Nezaket de bir yere kadar
Acımasız Tanrı
Carnage
Yönetmen: Roman Polanski
2011/Fransa-Almanya-
Polonya/79’
OYUN parkında birbiriyle kavga eden on bir yaşlarında iki çocuktan biri evine patlamış dudaklar ve kırık dişlerle geri döner. Her modern yetişkinin yapacağı gibi “zorba”nın ebeveynleri “mağdur”un ebeveynlerini olayı çözümlemek için evlerine davet eder. İçten başlayan sohbet gitgide bıçak sırtı bir hal alacak, dört ebeveynin kendilerine ve hayata dair inkarlarına ve garip önyargılarına sahne olacaktır. Bu insani vahşetten hiçbiri kaçamayacaktır.
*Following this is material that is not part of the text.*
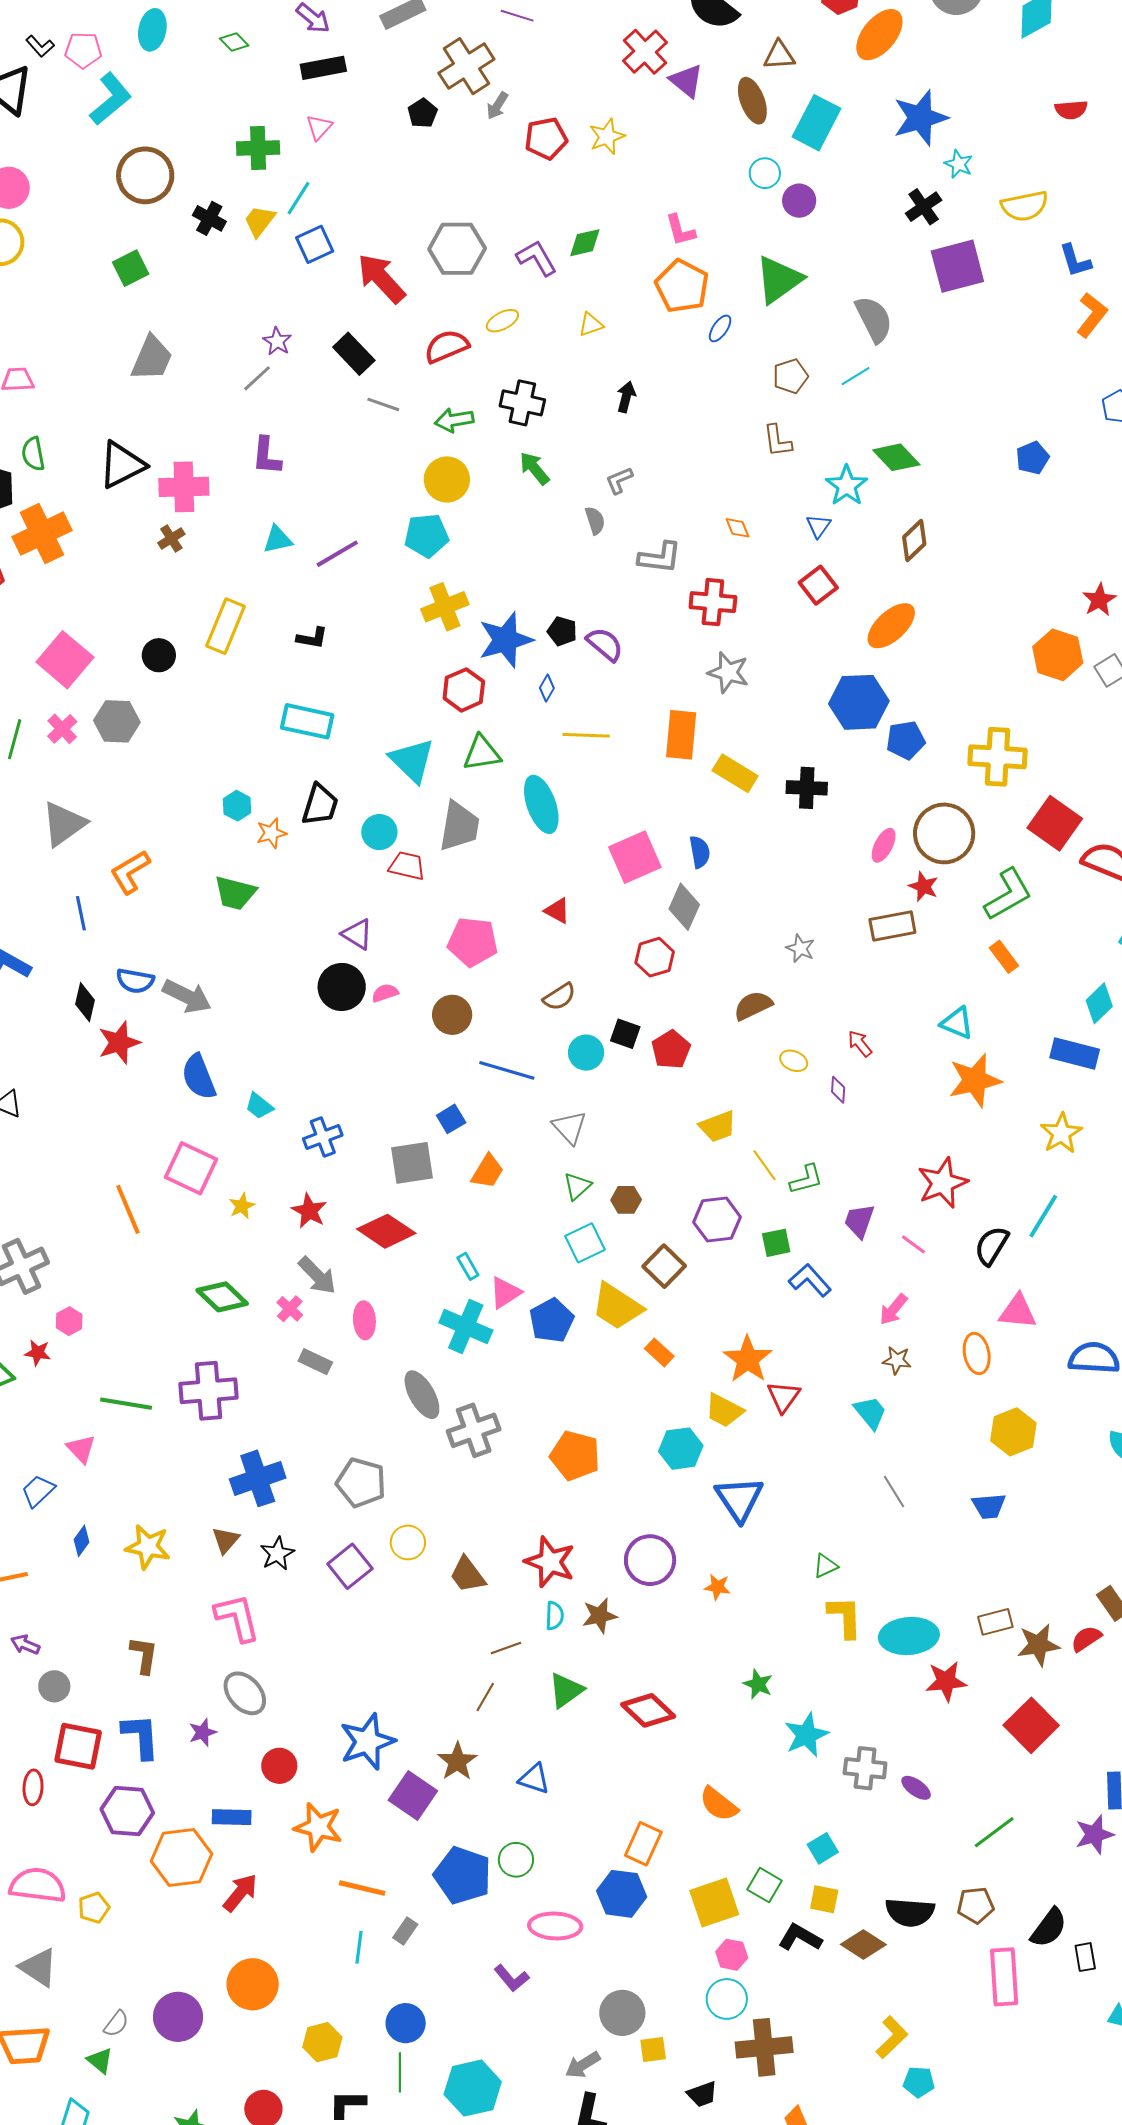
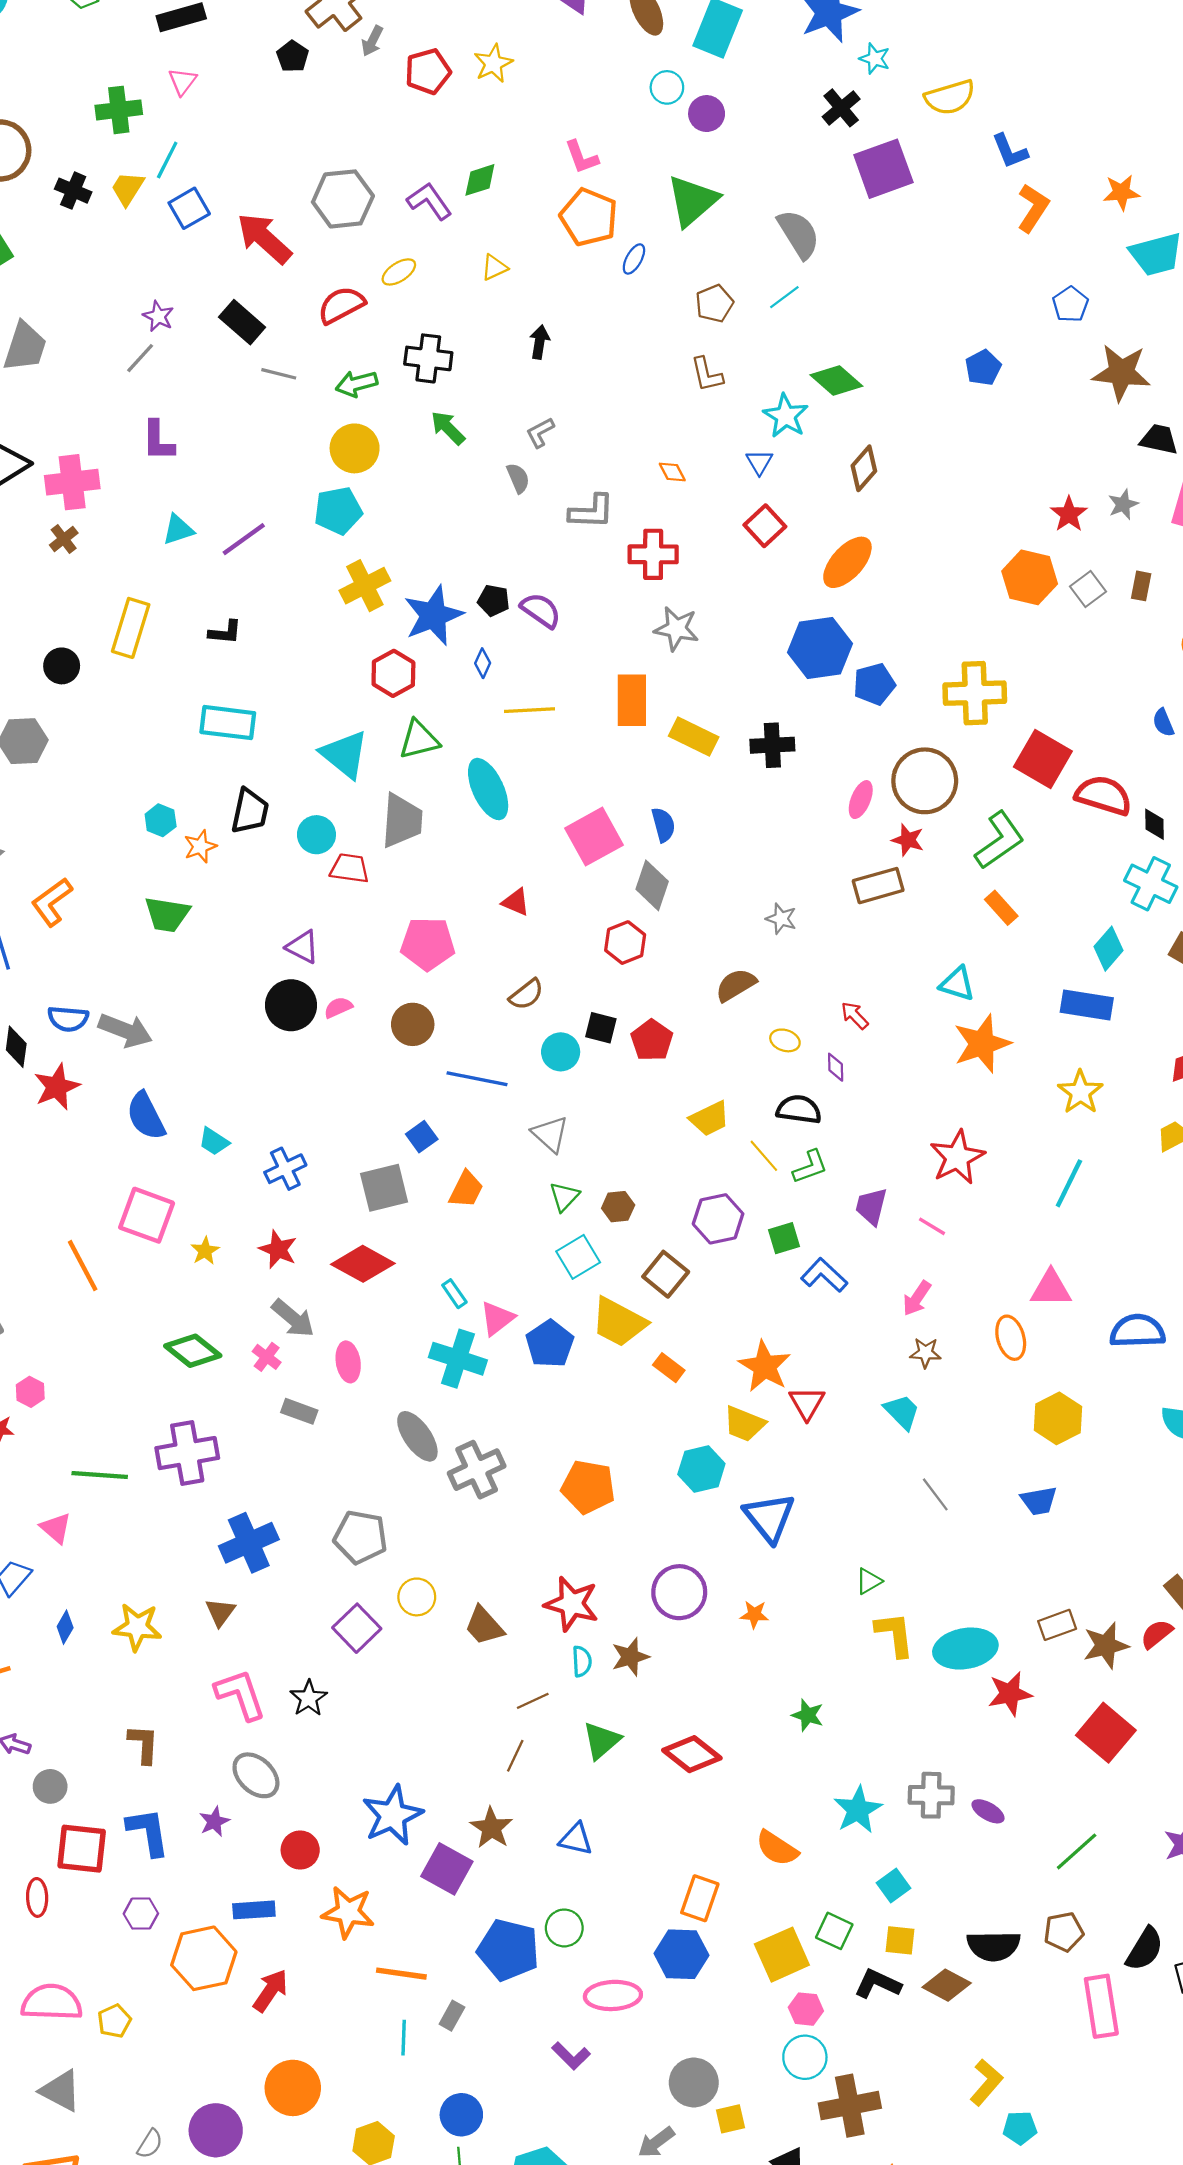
black semicircle: (992, 1246) -> (799, 1109), moved, turned 72
black star: (277, 1554) -> (309, 1698), moved
cyan star: (806, 1735) -> (858, 1810), moved
purple hexagon: (127, 1811) -> (141, 1914), size x0.6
Polanski’nin Sudaki Bıçak (Nóz w wodzie, 1962) ve Ölüm ve Kız (Death and the Maiden, 1994) filmlerinden tek mekanlı filmlerde ne kadar başarılı olduğunu biliyoruz. Yasmina Reza’nın geçen yıl Türkiye’de Devlet Tiyatroları tarafından da sahnelenen metninin ne kadar sağlam olduğunu da... Jodie Foster, Kate Winslet, Christoph Waltz ve John C. Reilly gibi bir kadronun bu uyarlama için bir araya geldiğinde neler olabileceğini ise hiç değilse tahmin ediyoruz. Sonuç ortada: 79 dakika gibi kısa bir sürede ve tek mekanda, yavaş yavaş kendini ve bir süre sonra da birbirlerini yemeye başlayan dört insanın vahşete doğru yol alışlarını anlatan Acımasız Tanrı, filmografisinin en iyilerinden olmasa bile Polanski’nin elindeki kısıtlı malzemeden ne kadar iyi bir film çıkarabileceğinin kanıtı.
Eğlence devam ediyor
Sherlock Holmes:
Gölge Oyunları
Sherlock Holmes:
A Game of Shadows
Yönetmen: Guy Ritchie
2011/ABD/129’
“SHERLOCK Holmes’un dünyasına geri dönmeye çok hevesliydim, çünkü ilk filmdeki deneyimim gerek kişisel, gerek yaratıcı anlamda çok olumluydu.”
İlk Sherlock Holmes’u izledikten sonra devamı ne zaman gelecek diye hevesle bekleyen bizler için, yönetmen Guy Ritchie’nin bu sözlerine katılmamak mümkün değil. Ateşten Kalbe, Akıldan Dumana (Lock, Stock and Two Smoking Barrels, 1998), Kapışma (Snatch, 2000) gibi filmlerinden komedi ve aksiyonu birbirine yedirmekte ne kadar başarılı olduğunu bildiğimiz Ritchie iki yıl önce, Hollywood’un patronları için gayet tozlanmış bir hikaye ve kahramandan yola çıkıp, izleyen herkese sınırsız eğlence sunan ve yapımcılarına da para kazandıran bir film ortaya koymuştu. Bu dünyaya dönmek konusundaki hevesinde yalnız değildi anlayacağınız.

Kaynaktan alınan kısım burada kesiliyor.